Der erste Satz ist in meinem inneren Dialog noch relativ neu. Mich selbst auf diese Art und Weise zu motivieren und zu belohnen, habe ich hier im Forum sowie in diversen Therapien gelernt. Der zweite Satz ist mir von Kindesbeinen an vertraut. Solche Sprüche habe ich praktisch mit der Muttermilch eingesogen. Wenn ich gesundheitlich geschwächt bin, kommen solche alten Gewohnheiten wieder stärker zum Vorschein, als wenn ich körperlich fit und seelisch in guter Verfassung bin.

Das Tröstliche für mich persönlich ist, dass ich in diesem Teufelskreis aus Vernachlässigung, Entmutigung, Abwertung, schlechtem Gewissen, Mutlosigkeit, Kraftlosigkeit, schlechter Ernährung, Wassermangel, fehlender Struktur, Bewegungsmangel etc. an jedem beliebigen Punkt ansetzen kann, um das Rad in die andere Richtung zu drehen.

Erfolgserlebnisse, fröhliche Begegnungen mit freundlichen Menschen, Bewegung, gesunde Ernährung, genug Trinken, notwendige Arztbesuche, zügige und beiläufige Erledigung meiner täglichen Aufgaben, positive Ausstrahlung, fürsorgliche Körperpflege, eine unterstützende, funktionale Arbeitsumgebung hier zuhause etc. wirken jedes für sich - ganz gleich an welchem Punkt ich ansetze.

Insofern stimme ich Odille zu und relativiere zugleich ihre Aussage, weil es selten ein Faktor allein ist, der in meinem Leben schief läuft bzw. rund läuft.

Für mich persönlich heißt das hier und heute: Die nächsten 14 Tage mit Eisenpräparat und bewusster Ernährung betrachte ich ganz bewusst als Rekonvaleszenz, in der ich mir ohne schlechtes Gewissen genug Schlaf sowie jede Form körperlicher Bewegung gönnen darf. Bisher war die ständige Müdigkeit für mich ein Grund, mich noch mehr zu schämen und abzuwerten. Mit der Diagnose, der Therapie und dem Zeitrahmen von 14 Tagen bis zur nächsten Blutabnahme kann ich meine körperliche Schwäche sehr viel besser annehmen. So kann ich behutsam und langsam das derzeit Mögliche erledigen - statt mir zornig und erfolglos das für mich jetzt Unmögliche abzuverlangen.

Liebe Lisa,

nützliche Routinen und Strukturen (wie z. B. ein Essensplan wie der vom Paladin) erkenne ich daran, dass sie mir im Alltag Entlastung und Erleichterung bringen.

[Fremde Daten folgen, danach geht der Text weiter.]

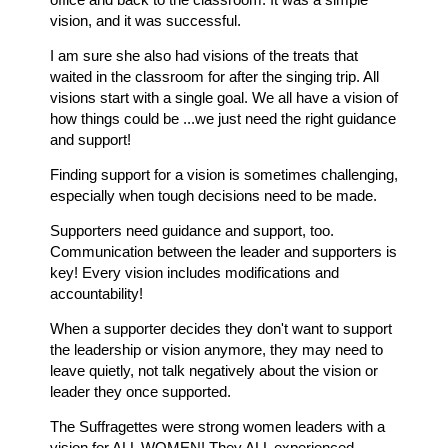
vision, and it was successful.
I am sure she also had visions of the treats that
waited in the classroom for after the singing trip. All
visions start with a single goal. We all have a vision of
how things could be ...we just need the right guidance
and support!
Finding support for a vision is sometimes challenging,
especially when tough decisions need to be made.
Supporters need guidance and support, too.
Communication between the leader and supporters is
key! Every vision includes modifications and
accountability!
When a supporter decides they don't want to support
the leadership or vision anymore, they may need to
leave quietly, not talk negatively about the vision or
leader they once supported.
The Suffragettes were strong women leaders with a
vision for ALL WOMEN! They ALL experienced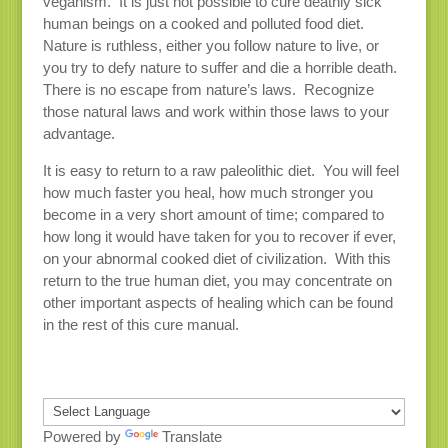
veganism. It is just not possible to cure deathly sick
human beings on a cooked and polluted food diet.
Nature is ruthless, either you follow nature to live, or
you try to defy nature to suffer and die a horrible death.
There is no escape from nature’s laws. Recognize
those natural laws and work within those laws to your
advantage.
It is easy to return to a raw paleolithic diet. You will feel
how much faster you heal, how much stronger you
become in a very short amount of time; compared to
how long it would have taken for you to recover if ever,
on your abnormal cooked diet of civilization. With this
return to the true human diet, you may concentrate on
other important aspects of healing which can be found
in the rest of this cure manual.
Powered by
Translate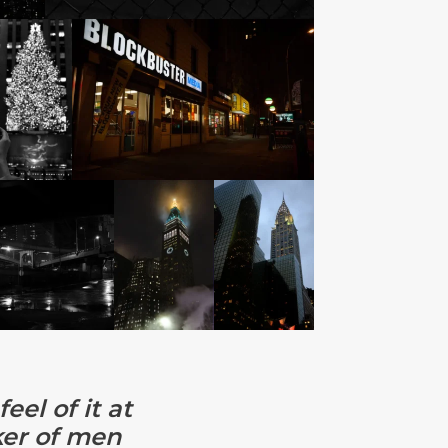
eel of it at
cker of men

Es ist meiner Erfahrung nach ähnlich, wie der Übergang vom Fahranfänger zum routinierten Autofahrer:
Wenn ich nicht mehr darüber nachdenke, welche Bewegungen in welcher Reigenfolge als Nächstes dran sind, wenn vor mir Bremslichter aufleuchten oder eine Ampel auf Grün umspringt, sondern meine Hände und Füße meine Absicht, den Wagen abzubremsen bzw. zu beschleunigen ganz unbewusst in die Tat umsetzen, habe ich meinen Kopf frei fürs Verkehrsgeschehen um mich herum.

Ähnlich entlastend und hilfreich erlebe ich Routinen und Strukturen in meinem Alltag.
Strukturen, die ich als Fesseln und sinnlose Beschränkungen meiner Spontaneität wahrnehme, sind nicht per se schlecht oder nutzlos - sondern passen wahrscheinlich einfach nur nicht in unseren Familienalltag.

Ich wünsche uns allen die Offenheit und Freiheit, unseren Lebensstil - ganz gleich wie er im Detail gestaltet sein mag - zu genießen.
Und dazu die Kraft, Dinge und Gewohnheiten, die wir nicht genießen können oder wollen, nach und nach loszuwerden.